Improving stability and understandability of genotype-phenotype mapping in Saccharomyces using regularized variable selection in L-PLS regression
1 Biostatistics, Department of Chemistry, Biotechnology and Food Sciences, Norwegian University of Life Sciences, Ås, Norway
2 Department of Animal and Aquaculture, Centre of Integrative Genetics (CIGENE), Ås, Norway
3 Department of Cell- and Molecular Biology, University of Gothenburg, Gothenburg, Sweden
BMC Bioinformatics 2012, 13:327 doi:10.1186/1471-2105-13-327Published: 8 December 2012
Multivariate approaches have been successfully applied to genome wide association studies. Recently, a Partial Least Squares (PLS) based approach was introduced for mapping yeast genotype-phenotype relations, where background information such as gene function classification, gene dispensability, recent or ancient gene copy number variations and the presence of premature stop codons or frameshift mutations in reading frames, were used post hoc to explain selected genes. One of the latest advancement in PLS named L-Partial Least Squares (L-PLS), where ‘L’ presents the used data structure, enables the use of background information at the modeling level. Here, a modification of L-PLS with variable importance on projection (VIP) was implemented using a stepwise regularized procedure for gene and background information selection. Results were compared to PLS-based procedures, where no background information was used.
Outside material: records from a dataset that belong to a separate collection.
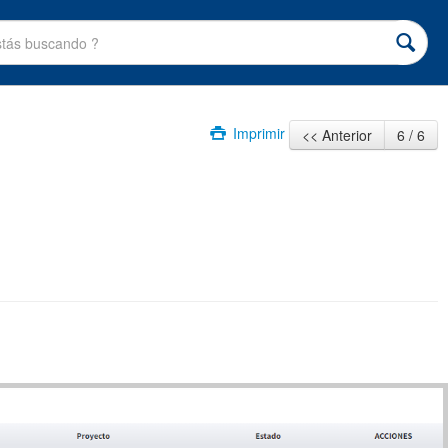
Imprimir
<< Anterior
6 / 6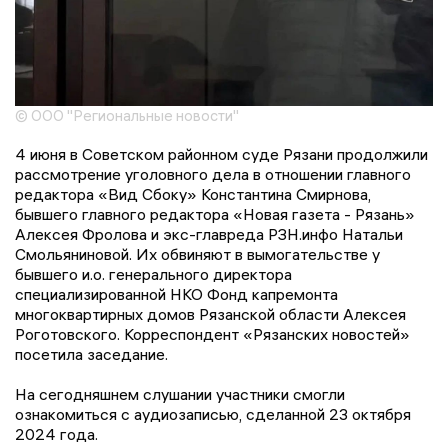
© ООО "Региональные новости"
4 июня в Советском районном суде Рязани продолжили
рассмотрение уголовного дела в отношении главного
редактора «Вид Сбоку» Константина Смирнова,
бывшего главного редактора «Новая газета - Рязань»
Алексея Фролова и экс-главреда РЗН.инфо Натальи
Смольяниновой. Их обвиняют в вымогательстве у
бывшего и.о. генерального директора
специализированной НКО Фонд капремонта
многоквартирных домов Рязанской области Алексея
Роготовского. Корреспондент «Рязанских новостей»
посетила заседание.
На сегодняшнем слушании участники смогли
ознакомиться с аудиозаписью, сделанной 23 октября
2024 года.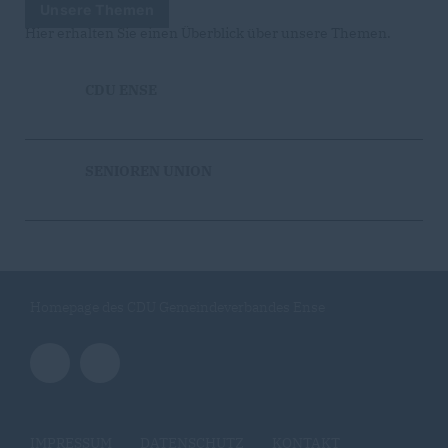
Unsere Themen
Hier erhalten Sie einen Überblick über unsere Themen.
CDU ENSE
SENIOREN UNION
Homepage des CDU Gemeindeverbandes Ense
IMPRESSUM
DATENSCHUTZ
KONTAKT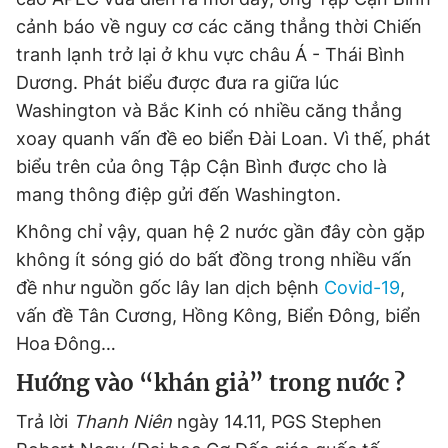
cảnh báo về nguy cơ các căng thẳng thời Chiến
tranh lạnh trở lại ở khu vực châu Á - Thái Bình
Dương. Phát biểu được đưa ra giữa lúc
Washington và Bắc Kinh có nhiều căng thẳng
xoay quanh vấn đề eo biển Đài Loan. Vì thế, phát
biểu trên của ông Tập Cận Bình được cho là
mang thông điệp gửi đến Washington.
Không chỉ vậy, quan hệ 2 nước gần đây còn gặp
không ít sóng gió do bất đồng trong nhiều vấn
đề như nguồn gốc lây lan dịch bệnh
Covid-19
,
vấn đề Tân Cương, Hồng Kông, Biển Đông, biển
Hoa Đông…
Hướng vào “khán giả” trong nước ?
Trả lời
Thanh Niên
ngày 14.11, PGS Stephen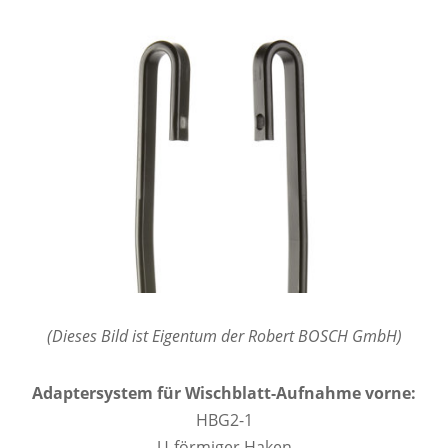
(Dieses Bild ist Eigentum der Robert BOSCH GmbH)
Adaptersystem für Wischblatt-Aufnahme vorne:
HBG2-1
U-förmiger Haken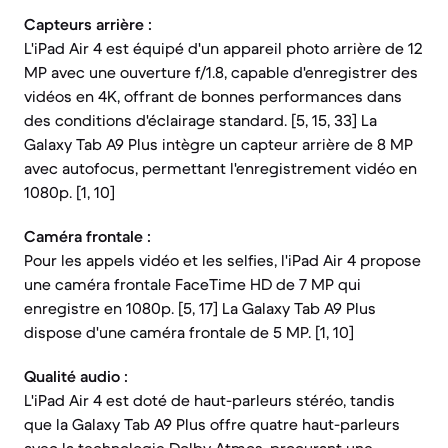
Capteurs arrière :
L'iPad Air 4 est équipé d'un appareil photo arrière de 12
MP avec une ouverture f/1.8, capable d'enregistrer des
vidéos en 4K, offrant de bonnes performances dans
des conditions d'éclairage standard. [5, 15, 33] La
Galaxy Tab A9 Plus intègre un capteur arrière de 8 MP
avec autofocus, permettant l'enregistrement vidéo en
1080p. [1, 10]
Caméra frontale :
Pour les appels vidéo et les selfies, l'iPad Air 4 propose
une caméra frontale FaceTime HD de 7 MP qui
enregistre en 1080p. [5, 17] La Galaxy Tab A9 Plus
dispose d'une caméra frontale de 5 MP. [1, 10]
Qualité audio :
L'iPad Air 4 est doté de haut-parleurs stéréo, tandis
que la Galaxy Tab A9 Plus offre quatre haut-parleurs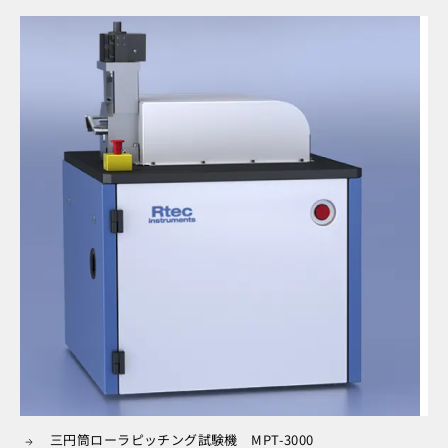
三円筒ローラピッチング試験機 MPT-3000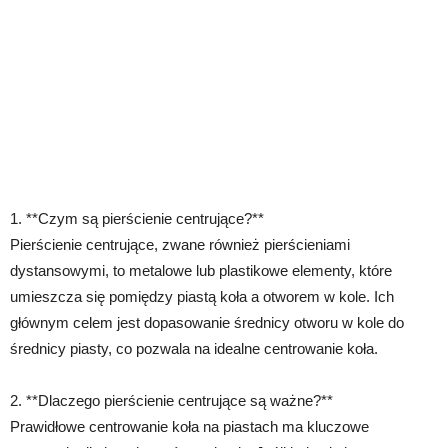
1. **Czym są pierścienie centrujące?**
Pierścienie centrujące, zwane również pierścieniami
dystansowymi, to metalowe lub plastikowe elementy, które
umieszcza się pomiędzy piastą koła a otworem w kole. Ich
głównym celem jest dopasowanie średnicy otworu w kole do
średnicy piasty, co pozwala na idealne centrowanie koła.
2. **Dlaczego pierścienie centrujące są ważne?**
Prawidłowe centrowanie koła na piastach ma kluczowe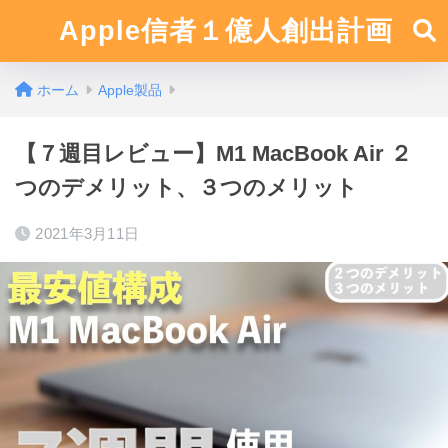
Apple信者１億人創出計画
ホーム
Apple製品
【７週目レビュー】M1 MacBook Air ２
つのデメリット、３つのメリット
2021年3月11日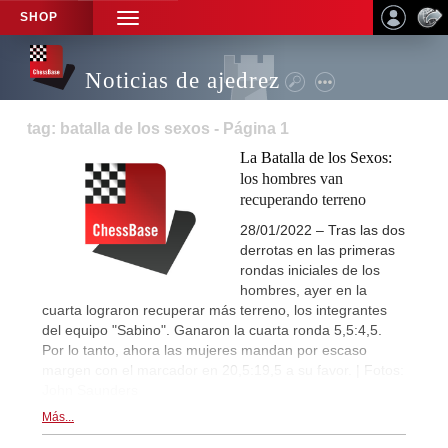
SHOP
TOGGLE
NAVIGATION
Noticias de ajedrez
tag: batalla de los sexos - Página 1
La Batalla de los Sexos:
los hombres van
recuperando terreno
28/01/2022 – Tras las dos
derrotas en las primeras
rondas iniciales de los
hombres, ayer en la
cuarta lograron recuperar más terreno, los integrantes
del equipo "Sabino". Ganaron la cuarta ronda 5,5:4,5.
Por lo tanto, ahora las mujeres mandan por escaso
margen con el marcador en 20,5:19,5 a su favor. | Fotos:
John Saunders
Más...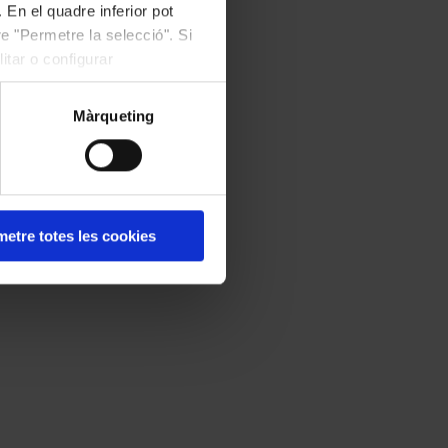
 En el quadre inferior pot
e "Permetre la selecció". Si
itar o configurar
Màrqueting
etre totes les cookies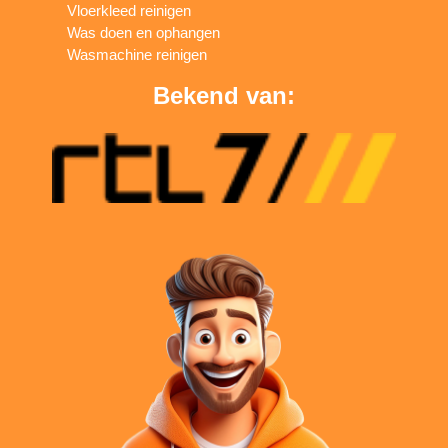
Vloerkleed reinigen
Was doen en ophangen
Wasmachine reinigen
Bekend van: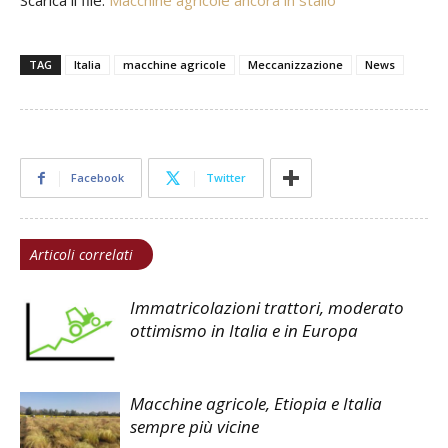
TAG
Italia
macchine agricole
Meccanizzazione
News
Facebook
Twitter
Articoli correlati
Immatricolazioni trattori, moderato
ottimismo in Italia e in Europa
Macchine agricole, Etiopia e Italia
sempre più vicine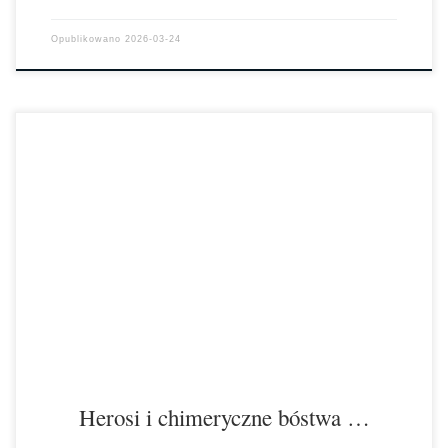
Opublikowano
2026-03-24
Herosi i greckie bóstwa pojawiły się w dyktandzie konkursowym, do
którego napisania przystąpiło dziewiętnaścioro uczniów Zespołu
Szkół Chemiczno-Elektronicznych im. Jana Pawła II […]
Herosi i chimeryczne bóstwa …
Applying the proposed methodology to yeast Saccharomyces cerevisiae data, we found the relationship between genotype-phenotype to have improved understandability. Phenotypic variations were explained by the variations of relatively stable genes and stable background variations. The suggested procedure provides an automatic way for genotype-phenotype mapping. The selected phenotype influencing genes were evolving 29% faster than non-influential genes, and the current results are supported by a recently conducted study. Further power analysis on simulated data verified that the proposed methodology selects relevant variables.
A modification of L-PLS with VIP in a stepwise regularized elimination procedure can improve the understandability and stability of selected genes and background information. The approach is recommended for genome wide association studies where background information is available.